---
title: AgentDebugger Env 🐛
emoji: 📈
colorFrom: yellow
colorTo: green
sdk: docker
app_port: 8000
pinned: false
---

# AgentDebuggerEnv 🐛

> **Benchmarking Agentic Reasoning through the Iterative Hypothesis-Test-Fix Loop.**

An OpenEnv-compliant environment designed for the **Meta + PyTorch + HuggingFace OpenEnv Hackathon**. Unlike static code-repair benchmarks, **AgentDebuggerEnv** focuses on the *trajectory* of an agent's reasoning—measuring how effectively an agent forms hypotheses, observes failures, and iterates toward a solution in a live execution sandbox.

---

## 🚀 Overview

Debugging is one of the highest-leverage cognitive tasks in software engineering. Modern LLM agents often struggle with:
-   **Red Herrings**: Following misleading error messages to the wrong function.
-   **Stagnant Iteration**: Repeating the same failed fix attempt instead of updating their hypothesis based on new output.
-   **Concurrency Failures**: Failing to detect or fix non-deterministic bugs (race conditions).

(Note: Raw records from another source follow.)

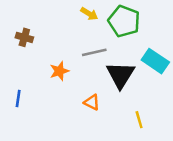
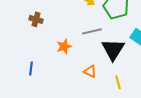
yellow line: (139, 120) -> (118, 82), moved

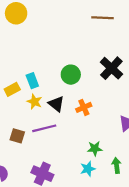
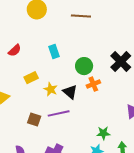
brown line: (102, 18) -> (81, 16), moved
cyan rectangle: (32, 81) -> (54, 52), moved
orange cross: (84, 107) -> (93, 84), moved

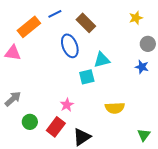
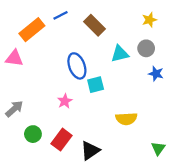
gray circle: (148, 44) -> (146, 48), moved
blue ellipse: (70, 46) -> (77, 66), moved
cyan triangle: (102, 60) -> (120, 54), moved
pink star: (67, 105) -> (65, 101), moved

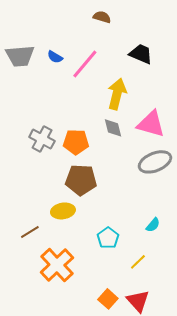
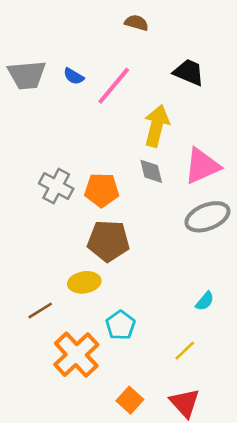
pink triangle: (151, 124) -> (202, 166), turned -40
cyan pentagon: (108, 238) -> (120, 325), moved
orange square: (108, 299) -> (130, 400), moved

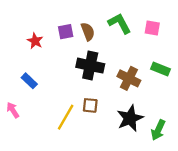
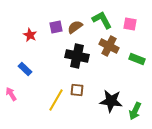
brown semicircle: (88, 32) -> (75, 27), turned -105
brown cross: (129, 78) -> (109, 46), moved
black star: (130, 118) -> (111, 101), turned 30

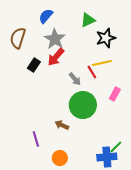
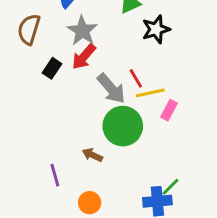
yellow line: (102, 63) -> (150, 93), moved
gray arrow: (75, 79) -> (111, 89), size x1.6

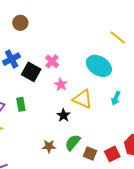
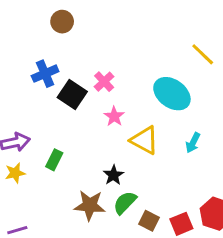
green rectangle: (21, 104) -> (54, 160), moved, turned 32
black star: (63, 115) -> (113, 175), moved
brown star: (49, 146) -> (90, 205), size x1.5

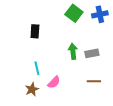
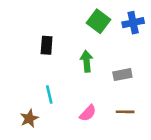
green arrow: (73, 51) -> (87, 61), moved
pink semicircle: (54, 82) -> (88, 113), moved
brown star: (32, 89) -> (29, 118), moved

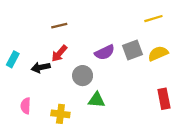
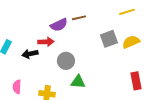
brown line: (59, 26) -> (79, 18), moved
purple semicircle: (105, 52) -> (59, 25), moved
red arrow: (59, 53) -> (46, 42), turned -133

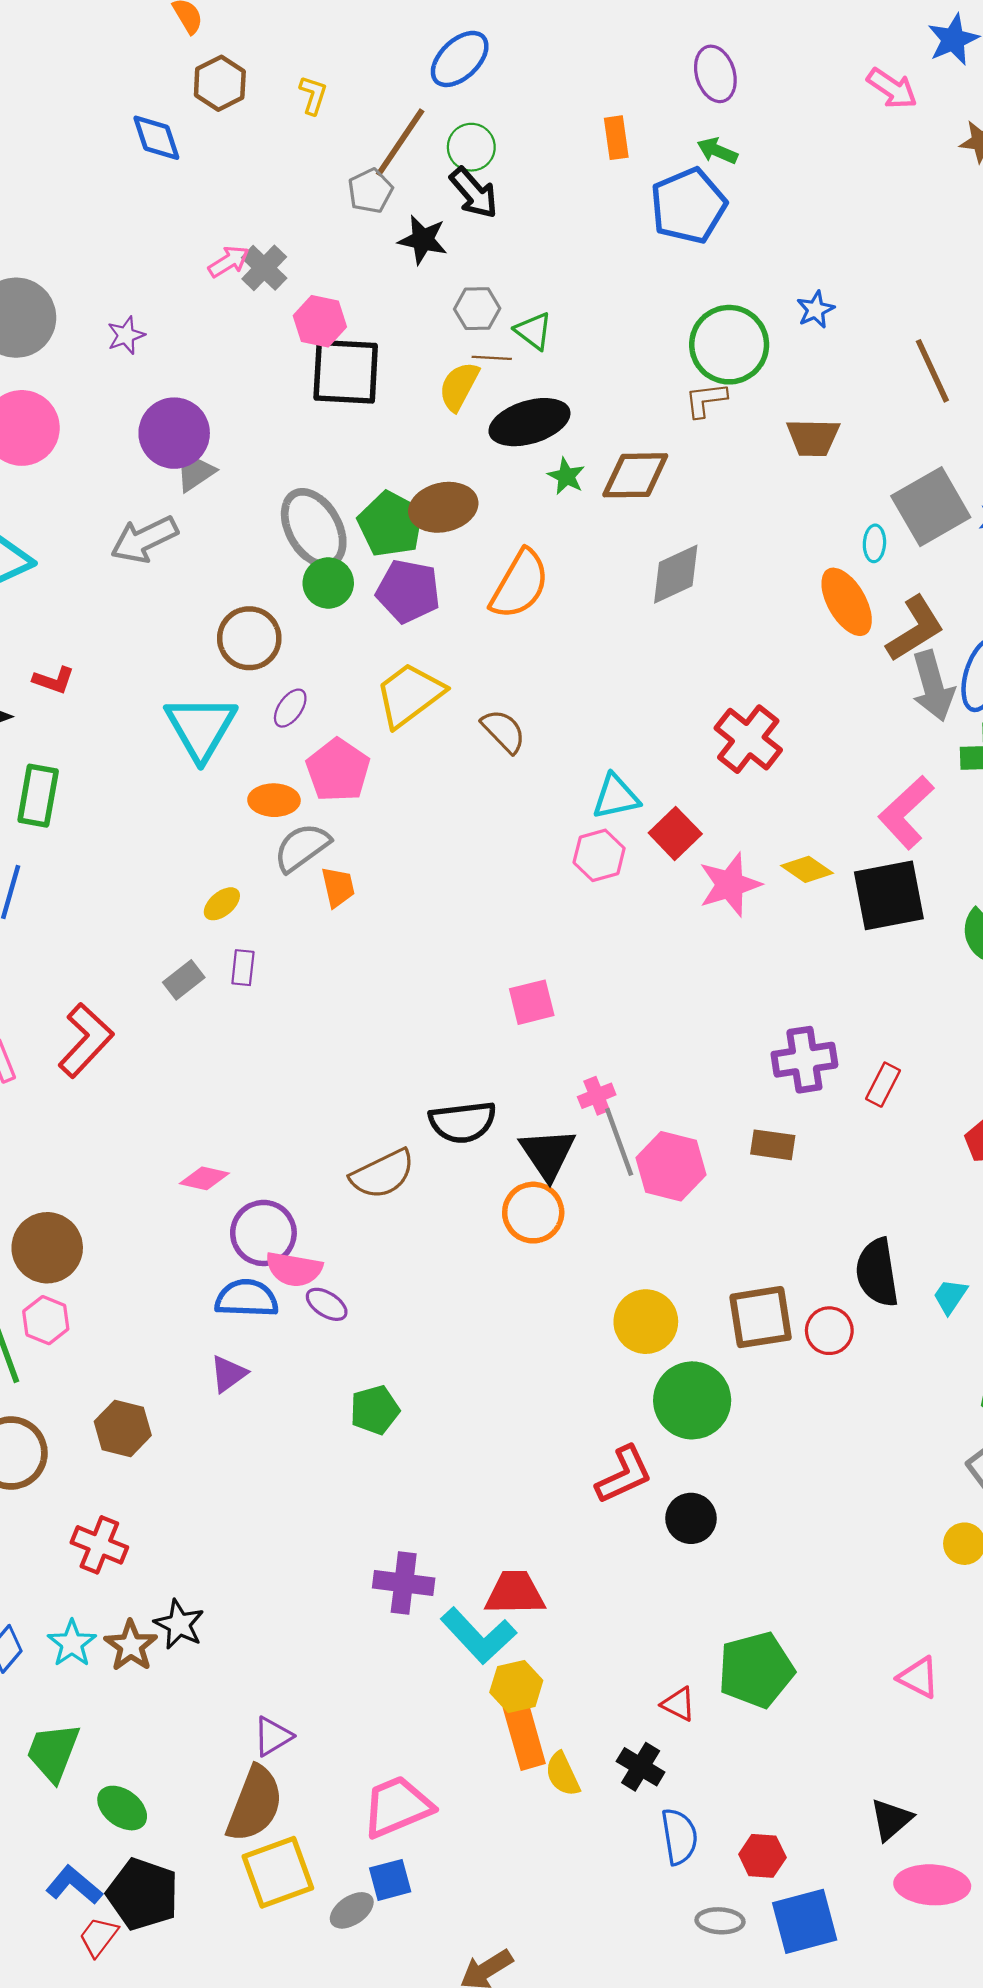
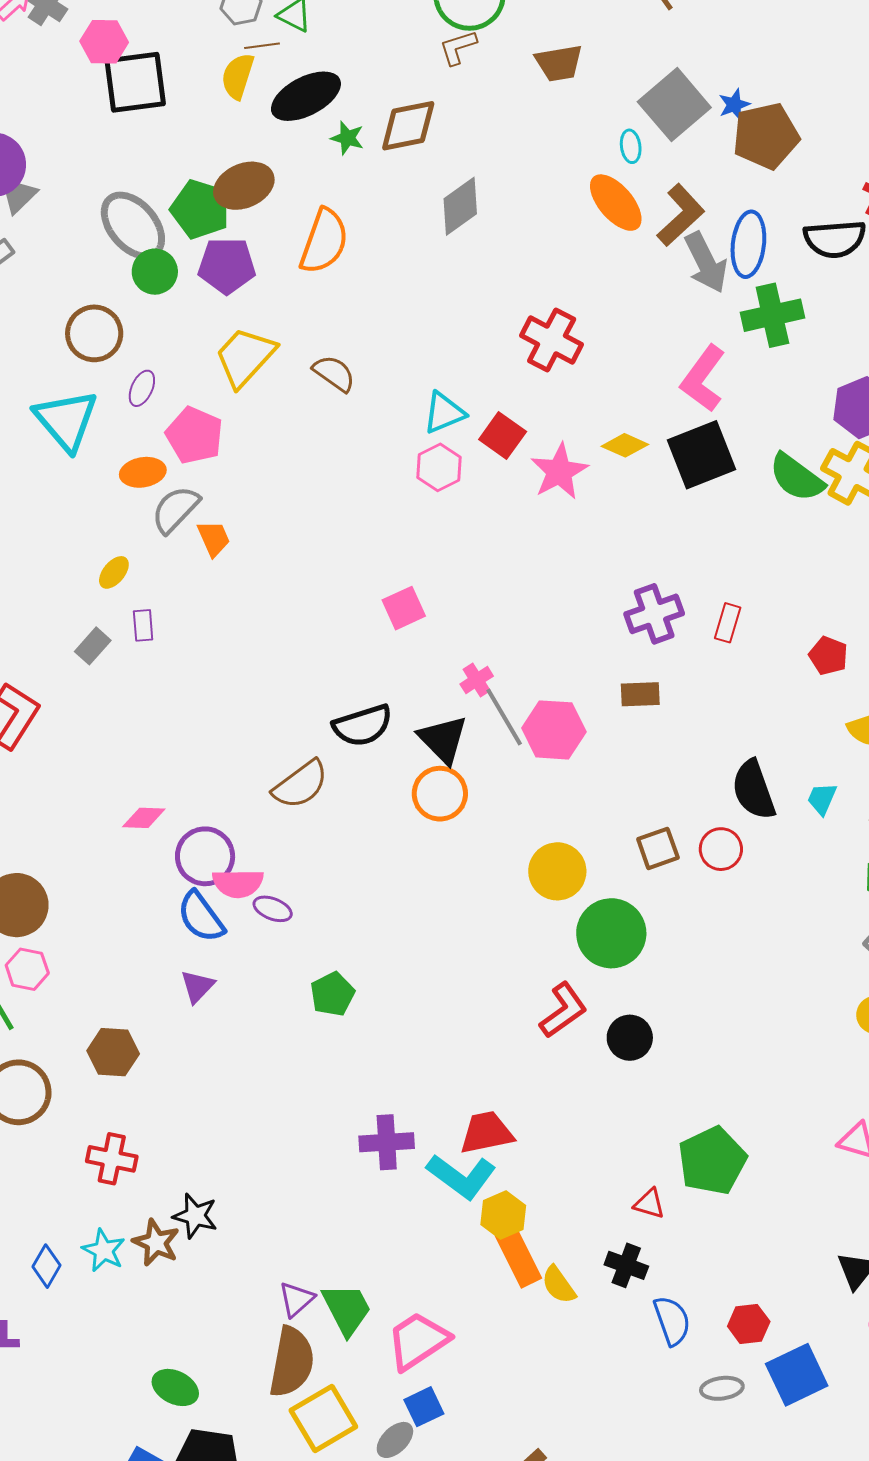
blue semicircle: (247, 1298) -> (201, 917), turned -118
brown square: (761, 1317) -> (658, 848), size x0.7
green trapezoid: (53, 1752) -> (347, 1309), moved, turned 142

**AgentDebuggerEnv** makes these failures measurable and scorable. The environment provides a live, sandboxed feedback loop where agents submit complete code fixes and receive real-time execution results.

---

## 🛠️ Core Mechanics: The Feedback Loop

The environment follows the standard OpenEnv interface (`reset`, `step`, `state`) but enforces a strict **Hypothesis-Test-Fix** cycle:

1.  **Hypothesis**: The agent must state its theory about the bug before every fix attempt. 
2.  **Execution**: The submitted code is executed in a secure sandbox with hard timeouts.
3.  **Observation**: The agent receives the actual `stdout` + `stderr` from the test suite, not just a binary pass/fail.
4.  **Reward**: Dense reward signal is provided at every step, scaling with test progress and hypothesis accuracy.

---

## 📁 Tasks & Difficulty

The environment includes three standardized tasks designed to test different facets of agentic reasoning:

| Task | Difficulty | Core Challenge |
| :--- | :--- | :--- |
| **Easy** | Easy | **Off-by-One**: Simple logic bug with an explicit, high-signal error message. |
| **Medium** | Medium | **Red Herring**: Interdependent functions where the error manifests far from the root cause. |
| **Hard** | Hard | **Race Condition**: A concurrency bug that is invisible to sequential tests. Agent must design a concurrent test to surface it. |

---

## ⚙️ How It Works (Spec Compliance)

### Data Models
- **Observation**: Includes `buggy_code`, `test_suite`, `previous_attempts` (full history), and `current_error_output`.
- **Action**: Supports `submit_fix` (requires `hypothesis`), `query_context` (for deeper code analysis), and `give_up`.
- **Reward**: A multi-component reward including `test_progress`, `hypothesis_match`, and `efficiency_bonus`.

### Infrastructure
-   **FastAPI**: Exposes standard endpoints on port 8000.
-   **Docker**: Fully containerized and ready for HuggingFace Spaces.
-   **Security**: Robust AST-based filtering to prevent malicious code escape.
-   **Baseline Script**: Includes a reference `inference.py` script that uses the OpenAI client for benchmark evaluation.

---

## 📦 Quick Start

### Installation
```bash
git clone https://huggingface.co/spaces/shashaank/agentdebugger-env
cd agentdebugger-env
pip install -r requirements.txt
```

### Running Locally
```bash
# Start the environment server
uvicorn env.server:app --host 0.0.0.0 --port 8000

# Run the baseline inference (requires API key)
export API_BASE_URL="https://api.openai.com/v1"
export MODEL_NAME="gpt-4o"
export HF_TOKEN="your_key_here"
python inference.py
```

---

## 📊 Benchmarking Results (GPT-4o Baseline)

| Task | Grader Score | Solved |
| :--- | :--- | :--- |
| Easy | 0.85 | Yes |
| Medium | 0.50 | Mixed |
| Hard | 0.18 | No |

---

## 📜 License
MIT License. Created by **shashaank** for the Meta / PyTorch / HuggingFace OpenEnv Hackathon.